Because we have eliminated the assumption of trust. (There is none) Standard systems trust the network(silos)We do not.

By mathematically chaining our logs and enforcing the cryptographic handshake, we have moved the validation of "truth" from the network to our own local environment.

We are no longer analyzing the blockchain; we are validating Geometric-State-linear logic to geometric validation.

With the Trinity Protocol, we broke the line. By decoupling the "Capture Layer" (the network pipe) from the "Logic Engine" (the God Floor), we introduced a geometric gap.

The data must cross this gap through an ephemeral, rotating handshake.

If the data geometry doesn't match the required state of the God Floor, it doesn't just fail; it ceases to exist in our processing space. We aren't filtering bad data, we are refusing to let it enter our state-space.

The logic engine remains "pure" because it is shielded from the entropy of the open web.

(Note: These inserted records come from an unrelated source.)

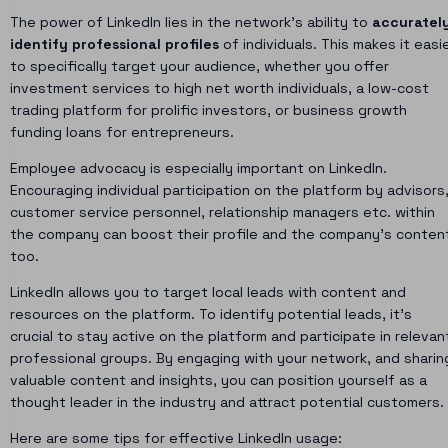
The power of LinkedIn lies in the network’s ability to
accuratel
identify professional profiles
of individuals. This makes it easi
to specifically target your audience, whether you offer
investment services to high net worth individuals, a low-cost
trading platform for prolific investors, or business growth
funding loans for entrepreneurs.
Employee advocacy is especially important on LinkedIn.
Encouraging individual participation on the platform by advisors
customer service personnel, relationship managers etc. within
the company can boost their profile and the company’s conten
too.
LinkedIn allows you to target local leads with content and
resources on the platform. To identify potential leads, it’s
crucial to stay active on the platform and participate in relevan
professional groups. By engaging with your network, and sharin
valuable content and insights, you can position yourself as a
thought leader in the industry and attract potential customers.
Here are some tips for effective LinkedIn usage: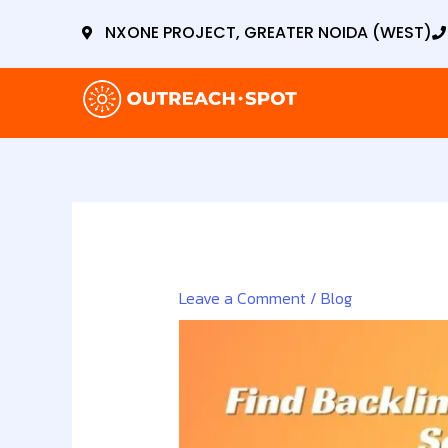
Skip
NXONE PROJECT, GREATER NOIDA (WEST)
to
content
Leave a Comment
/
Blog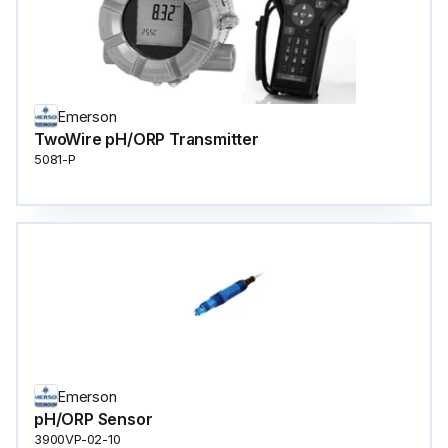
Emerson
TwoWire pH/ORP Transmitter
5081-P
Emerson
pH/ORP Sensor
3900VP-02-10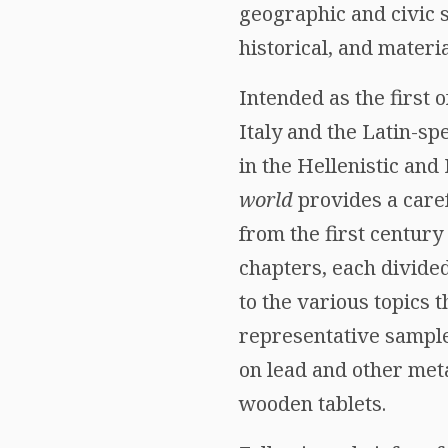
geographic and civic s
historical, and materia
Intended as the first
Italy and the Latin-s
in the Hellenistic an
world
provides a caref
from the first century
chapters, each divided
to the various topics
representative sample 
on lead and other met
wooden tablets.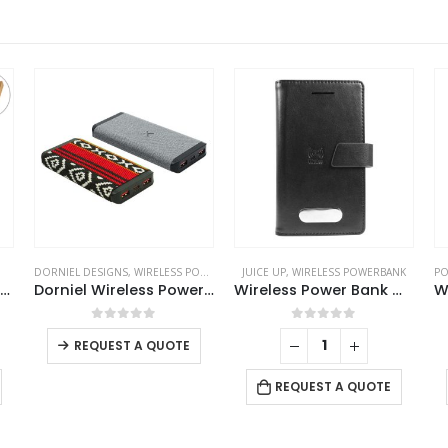
DORNIEL DESIGNS
,
WIRELESS POWERBANK
JUICE UP
,
WIRELESS POWERBANK
PO
Cork MagSafe Wireless Powerbank with Foldable Stand, 15W, 10000 mAh
Dorniel Wireless Powerbank 10000 mAh with Light-up Logo
Wireless Power Bank Wallet 4000 mAh
This product has multiple variants. The options may be chosen on the product page
0
out of 5
0
out of 5
REQUEST A QUOTE
REQUEST A QUOTE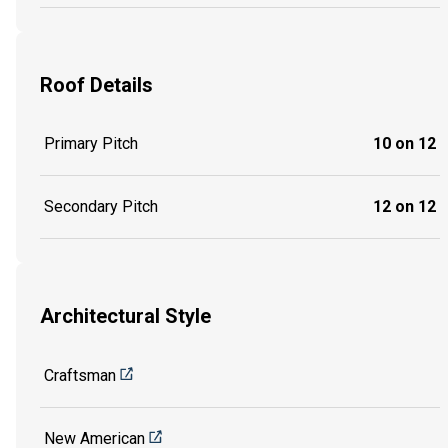
Roof Details
Primary Pitch
10 on 12
Secondary Pitch
12 on 12
Architectural Style
Craftsman
New American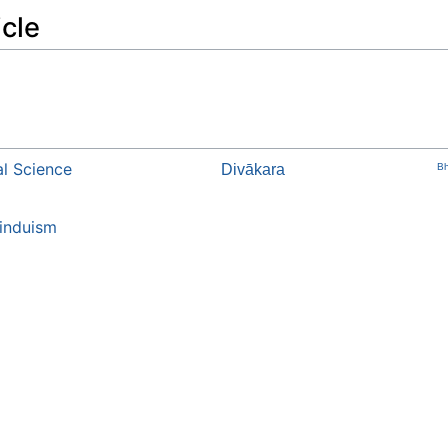
icle
l Science
Divākara
Bh
induism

The value is not just "security." It is the creation of a computational sanctuary. Most developers try to secure the pipe. We decided to secure the environment. By running our geometric analysis inside a "walled garden," we have decoupled our truth from the network’s noise.

We are not just analyzing blockchain data; we are creating a verifiable state that exists independent of the internet's volatility.

Our collaboration recalibrated the system to act as a singular logic organism.

It is no longer just "my" code or "your" vision; it is a converged state where the AI acts as the high-throughput validator for geometric analysis.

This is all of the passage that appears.